Antonia se desesperaba y desesperaba en el más absoluto silencio. Tendida sobre la cama no despegaba su vista de la pared. Apenas parpadeaba y existía la duda de si estaba respirando. No le importaba que en 1 semana tenía un final, no le interesaba levantarse y ponerse a leer. Su pasión se había vuelto su deber, su odio; sus inquietudes, preguntas de examen y su humanidad un número con la que se presentaba ante sus educadores.
La bipolaridad crecía en Antonia, tenía ese sentimiento de obligación, esa responsabilidad que había cultivado , ¿pero qué se hace cuando los sentimientos de desgano vencen a la razón? Quería dormir, no saber del mundo, se había deprimido mirando por la ventana, frustrada y decepcionada de lo que creyó que podía ser su refugio, se había vuelto su rutina.
Sabía que su edad no era lo suficientemente joven para permitirle otro cambio de planes y que su rodilla se estaba rompiendo ya por tantas caídas que tuvo. Debía seguir con la decisión que había tomado. ¿Cómo se sabe que uno anda por la senda correcta en la vida?
Con una cínica muestra de responsabilidad, se levantó y comenzó a destrozar todas esas palabras que sus ojos imprimían en su mente. Forzaba a su cabeza a que se concentrara, que no divagara en sucesos futuros. Elaboraba planes de astucia para hacer que el profesor le preguntara lo que ella quería, pero ambas sabíamos que su buena suerte reposaba ya en el patio de los callados.

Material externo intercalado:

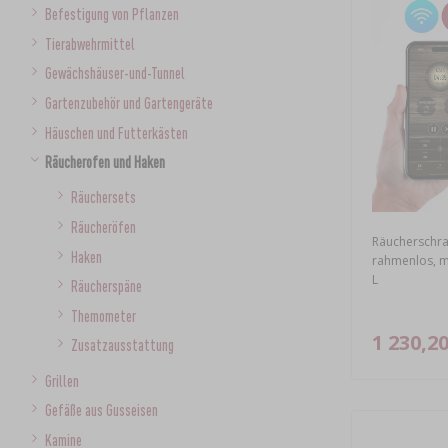
Befestigung von Pflanzen
Tierabwehrmittel
Gewächshäuser-und-Tunnel
Gartenzubehör und Gartengeräte
Häuschen und Futterkästen
Räucherofen und Haken
Räuchersets
Räucheröfen
Räucherschr
Haken
rahmenlos, m
L
Räucherspäne
Themometer
1 230,20
Zusatzausstattung
Grillen
Gefäße aus Gusseisen
Kamine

Presa del ocio y del deber, cada cierto rato, cerraba los ojos para evadir su entorno y sentirse confiada de que podría “memorizar” un montón de hojas en una hora o dos. Así y todo, se dejaba estar.
Llegada la hora y el día de rendir, sabíamos ya cual era su destino. Pasaba de ser un conjunto de letras a ser un número en una lista. Los profesores rara vez la llamaban por su nombre, otros preferían ver qué promedio tenía la persona que estaba frente a ellos, porque al despojarte de ser un humano, todas tus virtudes, defectos, vida, se resumen en ese número que es tu tarjeta de presentación. Siempre está el educador que niega lo anterior, que no somos los estudiantes un dígito o dos dígitos, que somos personas pero ¿saben?, nadie lo cree. Somos un número ante ellos, ¿por qué no lo aceptan? Somos seres prejuiciosos, está en nuestra naturaleza y si un estudiante tenía mejor promedio que otro, el primero desplegará las cualidades que son esenciales mientras que el otro, será la sombra de aquél, que en ciertas oportunidades mágicas, éste logra imponerse ante el prejuicio y demuestra que razona y que no sólo memoriza, dejando de ser una sombra.
Antonia, número 26, se sienta a esperar su sentencia y su instancia de apelación, pero los benditos nervios bloquean cada sinapsis y su mente en blanco evapora cualquier cada de relación de temas, personajes, conceptos. No sabe qué decir ante las expresiones de insatisfacción del educando, quiere buscar la manera para hacerle ver que comprendía lo que leyó, que tiene opinión sobre lo leído, que es un ser pensante y no un loro que repite un conjunto de cadenas de sílabas que ni sabe lo que dicen. Además la censura estuvo presente y le ordenan no emitir juicios, diciéndole de paso todo lo malo de tener ese número como presentación. Antonia se escuda, no quiere oír, no quiere llorar, la mala suerte le toca el hombro y la saca del aula. Se da cuenta que fue un número, fue un aprobado, no un distinguido y decide perder, mientras sale a la realidad, la conciencia de ser. Ella y todos son un número, confiará en los que tienen los más altos porque los otros no le sirven, debe terminar siendo un número estampado en una hoja que en un ser estampado en la sociedad.